→ **Assigned task**:
Pictures are to be omitted; everything else in the data must be transcribed exactly.

→ **Records**:

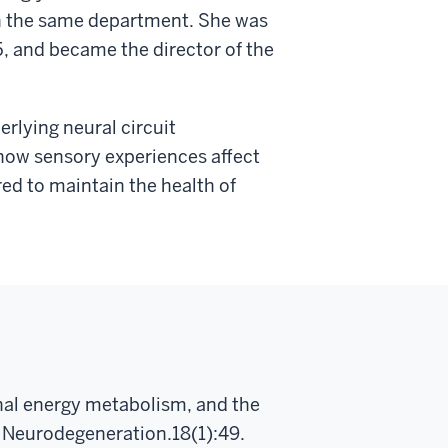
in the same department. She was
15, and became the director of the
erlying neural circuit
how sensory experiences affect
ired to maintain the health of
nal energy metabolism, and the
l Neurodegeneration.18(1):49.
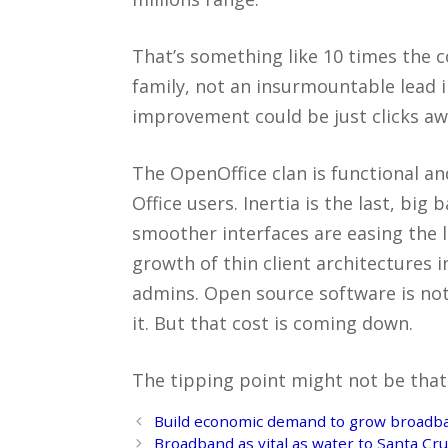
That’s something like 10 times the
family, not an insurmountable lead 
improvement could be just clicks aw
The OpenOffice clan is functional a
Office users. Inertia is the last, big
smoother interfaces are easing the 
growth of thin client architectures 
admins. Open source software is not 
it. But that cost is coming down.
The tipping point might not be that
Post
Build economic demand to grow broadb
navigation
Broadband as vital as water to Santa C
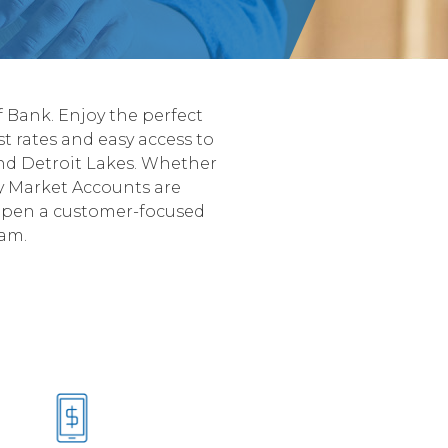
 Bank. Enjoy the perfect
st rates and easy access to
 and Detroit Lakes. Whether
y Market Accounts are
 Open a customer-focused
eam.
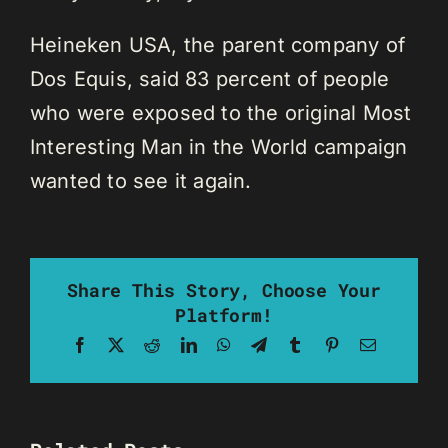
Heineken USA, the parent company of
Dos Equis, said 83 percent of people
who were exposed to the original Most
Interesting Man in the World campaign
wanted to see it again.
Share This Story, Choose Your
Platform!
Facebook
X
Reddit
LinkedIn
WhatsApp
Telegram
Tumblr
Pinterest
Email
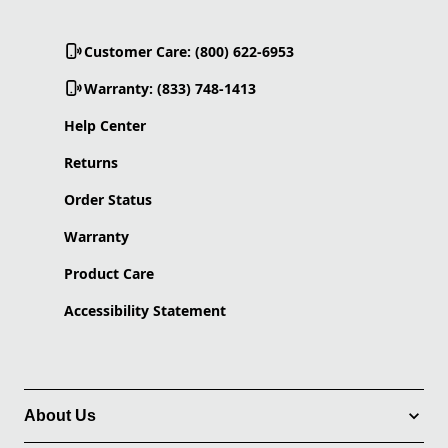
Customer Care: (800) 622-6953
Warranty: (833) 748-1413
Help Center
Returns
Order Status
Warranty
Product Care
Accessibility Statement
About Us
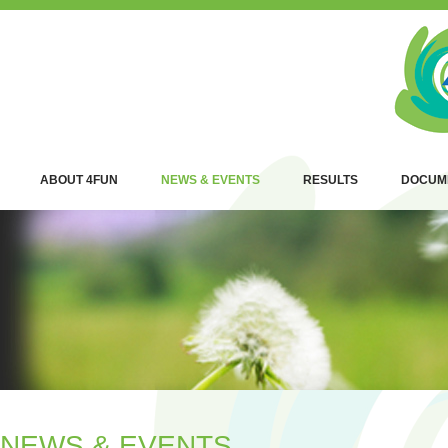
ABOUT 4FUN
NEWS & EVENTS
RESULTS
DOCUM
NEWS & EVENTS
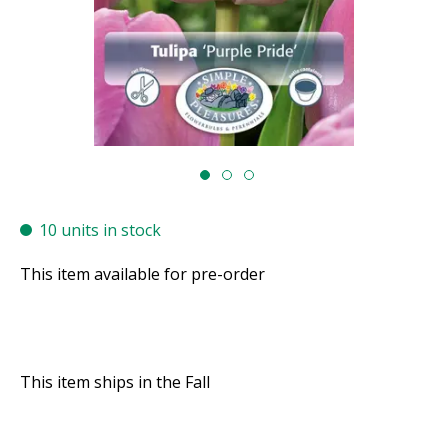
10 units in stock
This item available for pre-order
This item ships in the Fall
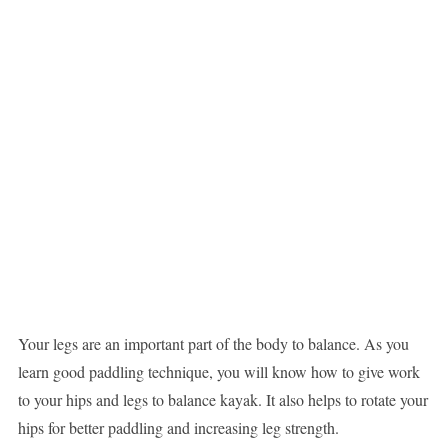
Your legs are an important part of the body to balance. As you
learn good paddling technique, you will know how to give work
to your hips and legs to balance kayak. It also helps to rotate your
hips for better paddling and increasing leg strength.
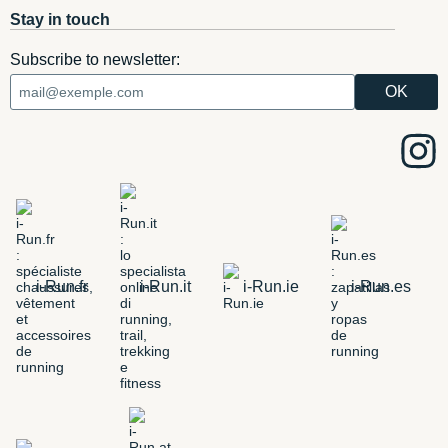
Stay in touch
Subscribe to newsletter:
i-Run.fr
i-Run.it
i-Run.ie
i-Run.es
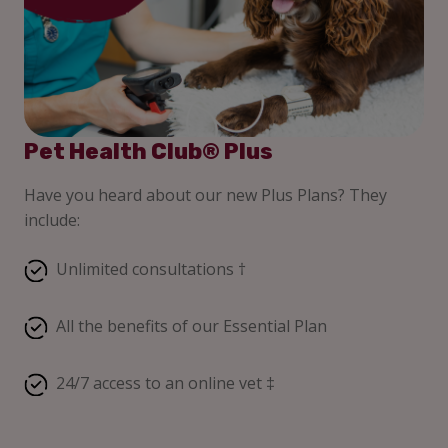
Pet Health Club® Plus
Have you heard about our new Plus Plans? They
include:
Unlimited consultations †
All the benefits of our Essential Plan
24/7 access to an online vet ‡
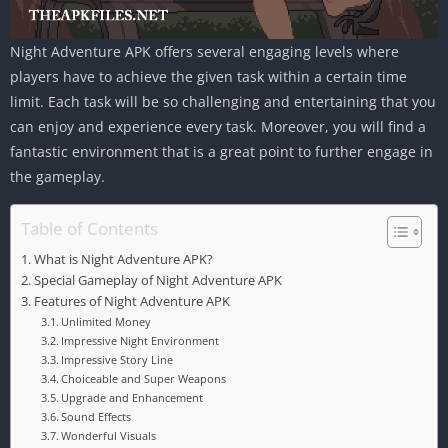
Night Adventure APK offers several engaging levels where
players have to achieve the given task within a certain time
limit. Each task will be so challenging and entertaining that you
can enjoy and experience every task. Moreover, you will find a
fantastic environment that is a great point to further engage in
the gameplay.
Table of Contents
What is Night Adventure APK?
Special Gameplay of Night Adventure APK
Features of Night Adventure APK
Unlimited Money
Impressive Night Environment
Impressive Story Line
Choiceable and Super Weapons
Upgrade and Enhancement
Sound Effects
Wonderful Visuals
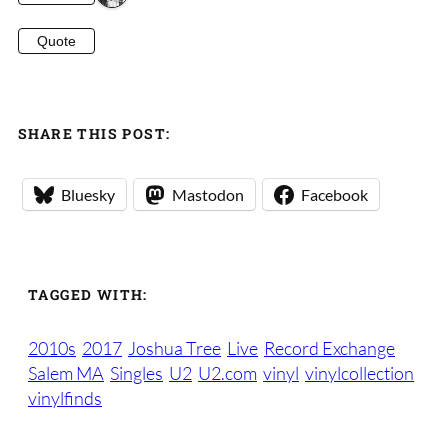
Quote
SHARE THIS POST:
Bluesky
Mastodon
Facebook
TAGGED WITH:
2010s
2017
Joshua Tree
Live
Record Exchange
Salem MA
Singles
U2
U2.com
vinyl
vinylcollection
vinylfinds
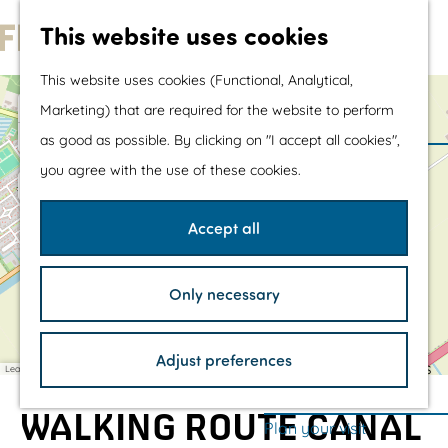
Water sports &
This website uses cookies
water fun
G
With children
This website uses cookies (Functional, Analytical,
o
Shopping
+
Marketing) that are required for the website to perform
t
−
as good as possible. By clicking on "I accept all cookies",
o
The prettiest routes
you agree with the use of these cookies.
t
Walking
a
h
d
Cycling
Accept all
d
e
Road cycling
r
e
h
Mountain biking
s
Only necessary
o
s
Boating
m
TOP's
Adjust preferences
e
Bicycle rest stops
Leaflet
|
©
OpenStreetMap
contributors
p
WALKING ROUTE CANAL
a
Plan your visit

→ **Solution**:
in the same department. She was
15, and became the director of the
erlying neural circuit
how sensory experiences affect
ired to maintain the health of
nal energy metabolism, and the
l Neurodegeneration.18(1):49.
That’s something like 10 times the
family, not an insurmountable lead 
improvement could be just clicks aw
The OpenOffice clan is functional a
Office users. Inertia is the last, big
smoother interfaces are easing the 
growth of thin client architectures 
admins. Open source software is not 
it. But that cost is coming down.
The tipping point might not be that
Post
Build economic demand to grow broadb
navigation
Broadband as vital as water to Santa C
 Bank. Enjoy the perfect
st rates and easy access to
 and Detroit Lakes. Whether
y Market Accounts are
 Open a customer-focused
eam.
Heineken USA, the parent company of
Dos Equis, said 83 percent of people
who were exposed to the original Most
Interesting Man in the World campaign
wanted to see it again.
Share This Story, Choose Your
Platform!
Facebook
X
Reddit
LinkedIn
WhatsApp
Telegram
Tumblr
Pinterest
Email
Customer Care: (800) 622-6953
Warranty: (833) 748-1413
Help Center
Returns
Order Status
Warranty
Product Care
Accessibility Statement
About Us
ABOUT 4FUN
NEWS & EVENTS
RESULTS
DOCUM
NEWS & EVENTS
10 units in stock
This item available for pre-order
This item ships in the Fall
Your legs are an important part of the body to balance. As you
learn good paddling technique, you will know how to give work
to your hips and legs to balance kayak. It also helps to rotate your
hips for better paddling and increasing leg strength.
Stay in touch
Subscribe to newsletter:
i-Run.fr
i-Run.it
i-Run.ie
i-Run.es
Pet Health Club® Plus
Have you heard about our new Plus Plans? They
include:
Unlimited consultations †
All the benefits of our Essential Plan
24/7 access to an online vet ‡
Night Adventure APK offers several engaging levels where
players have to achieve the given task within a certain time
limit. Each task will be so challenging and entertaining that you
can enjoy and experience every task. Moreover, you will find a
fantastic environment that is a great point to further engage in
the gameplay.
Table of Contents
What is Night Adventure APK?
Special Gameplay of Night Adventure APK
Features of Night Adventure APK
Unlimited Money
Impressive Night Environment
Impressive Story Line
Choiceable and Super Weapons
Upgrade and Enhancement
Sound Effects
Wonderful Visuals
Quote
SHARE THIS POST:
Bluesky
Mastodon
Facebook
TAGGED WITH:
2010s
2017
Joshua Tree
Live
Record Exchange
Salem MA
Singles
U2
U2.com
vinyl
vinylcollection
vinylfinds
Water sports &
This website uses cookies
water fun
G
With children
This website uses cookies (Functional, Analytical,
o
Shopping
+
Marketing) that are required for the website to perform
t
−
as good as possible. By clicking on "I accept all cookies",
o
The prettiest routes
you agree with the use of these cookies.
t
Walking
a
h
d
Cycling
Accept all
d
e
Road cycling
r
e
h
Mountain biking
s
Only necessary
o
s
Boating
m
TOP's
Adjust preferences
e
Bicycle rest stops
Leaflet
|
©
OpenStreetMap
contributors
p
WALKING ROUTE CANAL
a
Plan your visit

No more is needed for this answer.